Beyond Trust-building and Political Engagement, Manipur’s Challenge Remains Suspended between Relief and Resolution

Manipur stands today not merely at a crossroads, but in a prolonged interregnum between violence and reconciliation, between displacement and return, between governance and symbolism. Nearly three years after the violent conflict of May 3, 2023, the geography of the state remains morally and politically fractured. Large sections of the population continue to live not in their ancestral homes but in relief camps – Meiteis uprooted from Churachandpur district, Kangpokpi district, Pherzawl district and the surrounding areas of the districts and the border town of Moreh; Kuki-Zomi families fled from Imphal Valley and Jiribam. The architecture of daily life has been replaced by old school buildings, prefabricated shelters, and the monotony of waiting.

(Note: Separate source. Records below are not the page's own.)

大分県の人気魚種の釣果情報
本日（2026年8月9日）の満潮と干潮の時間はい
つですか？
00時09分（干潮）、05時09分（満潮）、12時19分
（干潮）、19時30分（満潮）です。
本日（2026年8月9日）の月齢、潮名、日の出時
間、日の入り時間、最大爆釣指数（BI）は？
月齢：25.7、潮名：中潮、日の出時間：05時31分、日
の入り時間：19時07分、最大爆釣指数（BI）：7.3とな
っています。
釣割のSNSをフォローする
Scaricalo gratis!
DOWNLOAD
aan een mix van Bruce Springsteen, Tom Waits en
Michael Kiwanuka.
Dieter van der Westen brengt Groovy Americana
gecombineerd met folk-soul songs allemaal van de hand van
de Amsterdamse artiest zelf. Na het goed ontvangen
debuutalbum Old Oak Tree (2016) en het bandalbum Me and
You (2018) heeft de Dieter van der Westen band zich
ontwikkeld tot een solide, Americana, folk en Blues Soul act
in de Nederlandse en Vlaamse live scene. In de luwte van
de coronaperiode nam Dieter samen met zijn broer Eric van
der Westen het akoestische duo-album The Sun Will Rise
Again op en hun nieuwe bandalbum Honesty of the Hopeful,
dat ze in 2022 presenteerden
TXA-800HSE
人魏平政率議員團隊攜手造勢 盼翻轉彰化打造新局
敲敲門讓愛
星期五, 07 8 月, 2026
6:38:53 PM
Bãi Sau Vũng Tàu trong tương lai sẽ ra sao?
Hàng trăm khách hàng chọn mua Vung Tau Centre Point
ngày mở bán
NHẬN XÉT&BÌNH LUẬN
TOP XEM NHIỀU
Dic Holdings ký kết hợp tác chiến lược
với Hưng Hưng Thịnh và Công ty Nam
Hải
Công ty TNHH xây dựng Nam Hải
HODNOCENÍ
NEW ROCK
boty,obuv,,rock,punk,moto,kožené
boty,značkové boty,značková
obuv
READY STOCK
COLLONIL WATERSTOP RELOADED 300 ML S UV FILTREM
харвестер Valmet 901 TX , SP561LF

It is within this fragile landscape that Chief Minister Yumnam Khemchand’s February 19, 2026 interaction with Internally Displaced Persons (IDPs) must be situated and evaluated – not as an isolated humanitarian gesture, but as a political act with layered implications. The event, interacted physically at the Alternate Housing Complex, National Games Village (NGV) Relief Camp in Imphal West and virtually linked to camps in Churachandpur and Kangpokpi, was presented as a defining step in Manipur’s rehabilitation and reconciliation process. Approximately Rs. 33 crore was disbursed through Direct Benefit Transfer (DBT), benefiting nearly 19,000 displaced persons.

On its face, the initiative appears significant. For the first time since the eruption of violence, displaced persons from both Meitei and Kuki-Zomi communities were brought onto a single interactive platform. The programme included the virtual presence of BJP legislators who had previously resisted joining government processes without concrete movement toward their demand for Separate Administration – notably Paolienlal Haokip and Letzamang Haokip, alongside Deputy Chief Minister Nemcha Kipgen and MLA L M Khaute (the latter two already aligned with the government). To some observers, this participation marked a thaw.

Yet the more difficult question is not whether the programme was well-intentioned, but whether it signals structural change or merely performs reconciliation without transforming the conditions that produced displacement in the first place.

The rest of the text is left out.